Maybe it’s a Millennial thing or maybe it’s the uglier side of feminism emerging, but we’re facing a female crisis right now—and we need to talk about it.
We need to stop shaming stay-at-home mothers.
We live in this fast-paced, 24/7 connected society, a world built on online e-commerce, social media platforms and automatic banking. Everything is at our fingertips—and that’s probably an understatement. More and more careers have become remote or virtual. The computer is the forefront of most of our work.
We continue to make all these amazing career and technology advances, so where are we falling short? At the home, that’s where.
For all the mothers who want to climb the proverbial career ladder, there’s a mother who wants to dedicate her skills, compassion and time to her children. There’s a mother who is willing to tackle the highest-stress, lowest-paid job of them all: raising kids!
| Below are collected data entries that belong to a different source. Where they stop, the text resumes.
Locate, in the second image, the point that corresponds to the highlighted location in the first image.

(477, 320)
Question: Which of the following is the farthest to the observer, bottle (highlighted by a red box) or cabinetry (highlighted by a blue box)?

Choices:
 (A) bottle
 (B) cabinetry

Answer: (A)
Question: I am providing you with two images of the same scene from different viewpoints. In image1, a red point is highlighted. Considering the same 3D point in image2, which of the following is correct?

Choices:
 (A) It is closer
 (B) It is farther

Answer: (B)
Unfortunately, we (yes, I’m looking at my fellow female peers) have a self-righteous tendency to judge these mothers. As if they somehow aren’t good enough or competent enough. As if they don’t deserve the superstar badge status of juggling full-time work, a bustling household, chores, personal fitness and mental well-being.
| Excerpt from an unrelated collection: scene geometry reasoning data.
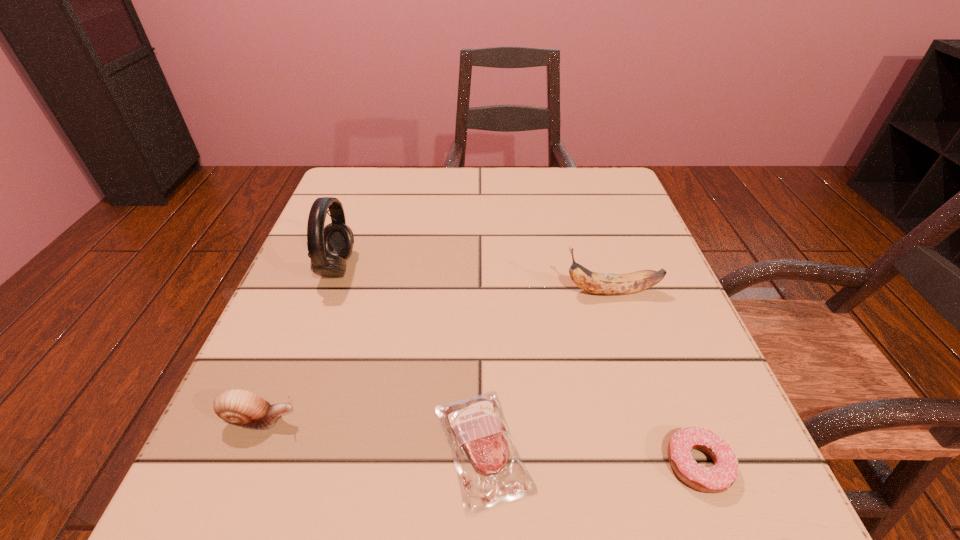 In the image, there is a desktop. Where is `vacant space at the far edge`? vacant space at the far edge is located at coordinates (414, 186).

Locate an element on the screen. The width and height of the screenshot is (960, 540). blank space at the near edge of the desktop is located at coordinates (508, 529).

In the image, there is a desktop. Identify the location of vacant space at the left edge. pyautogui.click(x=356, y=223).

Find the location of `free space at the right edge of the desktop`. free space at the right edge of the desktop is located at coordinates (684, 332).

Find the location of a particular element. The image size is (960, 540). vacant region at the far left corner of the desktop is located at coordinates (368, 168).

This screenshot has height=540, width=960. I want to click on free space between the doughnut and the banana, so click(x=655, y=378).

Where is `vacant point located between the third object from right to left and the escargot`? The width and height of the screenshot is (960, 540). vacant point located between the third object from right to left and the escargot is located at coordinates 372,434.

Identify the location of empty space between the third object from right to left and the banana. This screenshot has width=960, height=540. (547, 370).

This screenshot has height=540, width=960. Identify the location of blank region between the fourth tallest object and the headset. [x=517, y=366].

The width and height of the screenshot is (960, 540). In order to click on vacant area that lies between the headset and the fourth tallest object in this screenshot , I will do tap(517, 366). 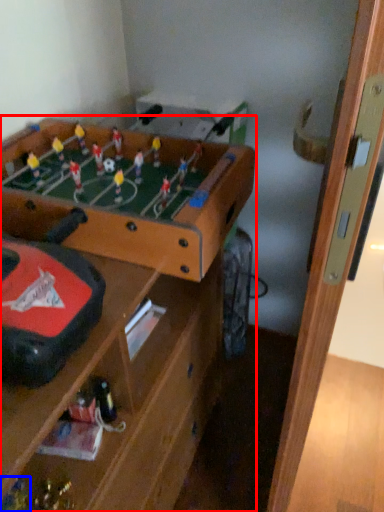 Question: Which object is further to the camera taking this photo, table (highlighted by a red box) or toy (highlighted by a blue box)?

Choices:
 (A) table
 (B) toy

Answer: (B) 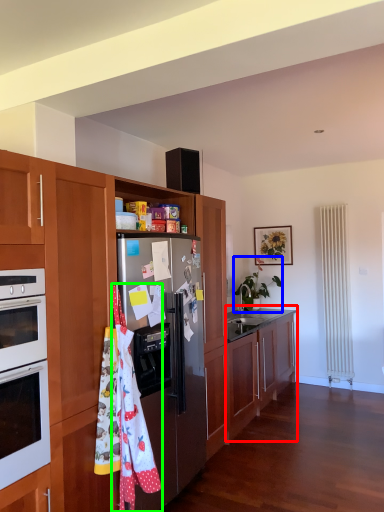 Question: Considering the real-world distances, which object is closest to cabinetry (highlighted by a red box)? houseplant (highlighted by a blue box) or material (highlighted by a green box).

Choices:
 (A) houseplant
 (B) material

Answer: (A) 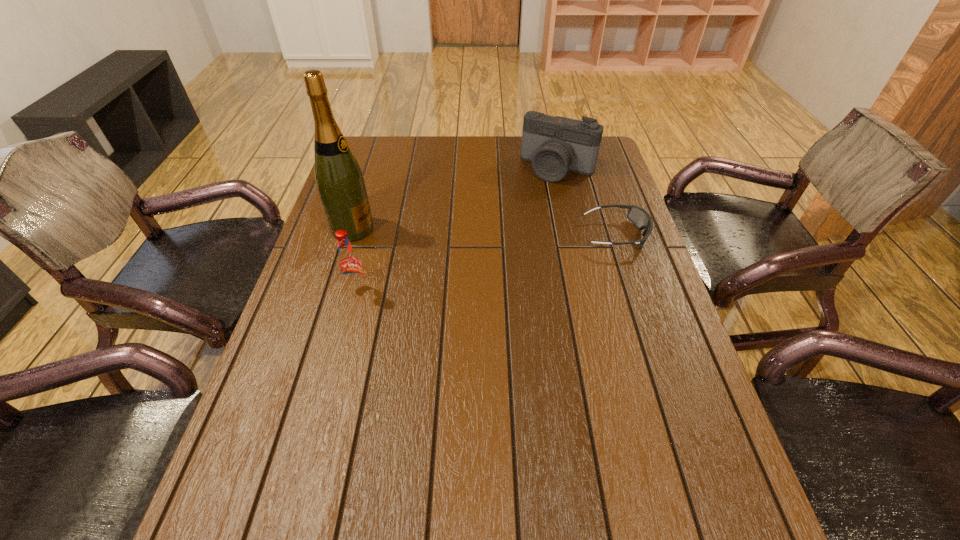 The width and height of the screenshot is (960, 540). Identify the location of vacant spot on the desktop that is between the root beer and the goggles and is positioned at the lens of the camera. (504, 259).

The width and height of the screenshot is (960, 540). What are the coordinates of `free space on the desktop that is between the root beer and the goggles and is positioned on the front-facing side of the tallest object` in the screenshot? It's located at (516, 256). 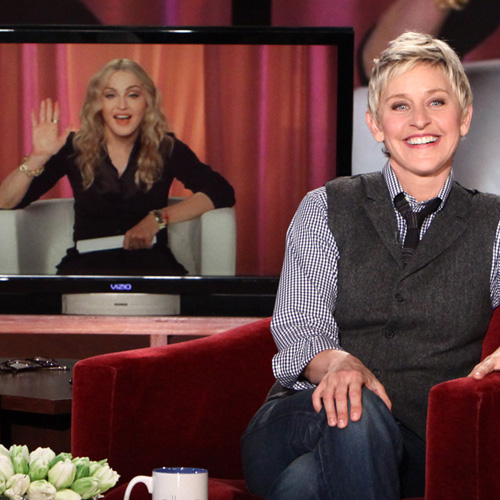 Find the location of a particular element. This screenshot has width=500, height=500. tv is located at coordinates (206, 32).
I mean, what is balance, anyway? Because, every mother I talk to would really like to know what balance looks like. And, if it were for sale on the market, mothers would be lining down the street to spend however much this balance thing costs.
Children are demanding. They’re dependent and needy and unpredictable. Even though we may have all the self-help, parenting guidance we could ever want, children sure don’t come with instruction manuals.
Here’s the thing: there’s nothing wrong with working. There’s nothing wrong with staying home. What is wrong is pointing fingers at the other mother for somehow being less-than. What is wrong is acting as if there’s one right way to be a parent.
If there is something inherently wrong to do as a parent, it’s not even our jobs to judge or fix it. It’s not our jobs to preach or lecture or make snarky comments. Is that how you want to model healthy communication for your children? Is that the kind of kindness and compassion you want others to treat you with?
Mothers need to bond together. As women, we will always have greater power in numbers. And as women, we are incredibly strong.
For the sake of the children, let’s stop the shaming. Living in today’s fast-paced world is already complicated enough. Let’s stop pitting against each other.